Ricardo is deeply excited but scared to go on the rides, so Nate and Ash go off together, and I take Ricardo on some of the smaller-kid stuff, the Kinder Karussel, Der Roto Baron, and so on. He loves it, and soon we meet up with the big kids and he’s off and running — as long as I hold his hand, which means that I too am hurled through the air, twisted, turned, left and right, spun speechless and stupid, until, of course, I throw up.
“Ewwwww,” Ashley says as I throw up in front of the three of them. Ever since we arrived, I’ve been finishing their junk food, hot dogs, curly onion rings, chicken fingers, half-eaten ice creams.

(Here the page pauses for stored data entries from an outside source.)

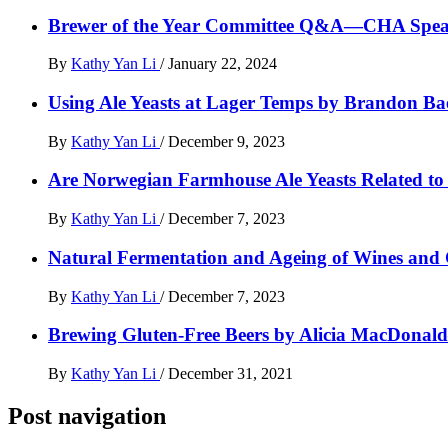
Brewer of the Year Committee Q&A—CHA Speak
By
Kathy Yan Li
/
January 22, 2024
Using Ale Yeasts at Lager Temps by Brandon 
By
Kathy Yan Li
/
December 9, 2023
Are Norwegian Farmhouse Ale Yeasts Related to
By
Kathy Yan Li
/
December 7, 2023
Natural Fermentation and Ageing of Wines and
By
Kathy Yan Li
/
December 7, 2023
Brewing Gluten-Free Beers by Alicia MacDona
By
Kathy Yan Li
/
December 31, 2021
Post navigation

“That’s not good,” Nate says as I empty myself again and again into a trash can modeled to look like a dwarf. I try to vomit into the hole, the dwarfy gnome’s mouth — but it’s futile. I let loose all over his head, on the ground in front and in back. And then, suddenly, as though the bottom has come out from under, I can’t hold myself up. I am compelled to lie down — or fall down — at the curb of the yellow brick road, my head on a pile of their jackets.
“I need a minute,” I say, wiping bitter spittle off my chin.
Moments later, as though we’ve been spotted on some sort of central-office Webcam, the super-sized park nurse comes by in her extra-large golf cart and takes me to her office. The kids ride on the back. As we’re driving, she says, “Officially, and for no additional charge, I can give you smelling salts, ginger ale, a saltine, Bactine, and a Band-Aid, and we do have a defibrillator. I bought it at Staples and told them it was toner for the copy machine. Everyone should have one.” She pauses as we pull up outside the first-aid trailer. The kids follow me in. There are fiberglass boat-shaped cots — two of them — and a couple of chairs. The nurse goes on to tell me that for a hundred bucks she can hook me up to an IV bag of vitamins and minerals. A shot of B12 is another seventy-five. “Think about it,” she says, as the kids sit down. I stand, wondering if I should wait in the bathroom, claim my moment there.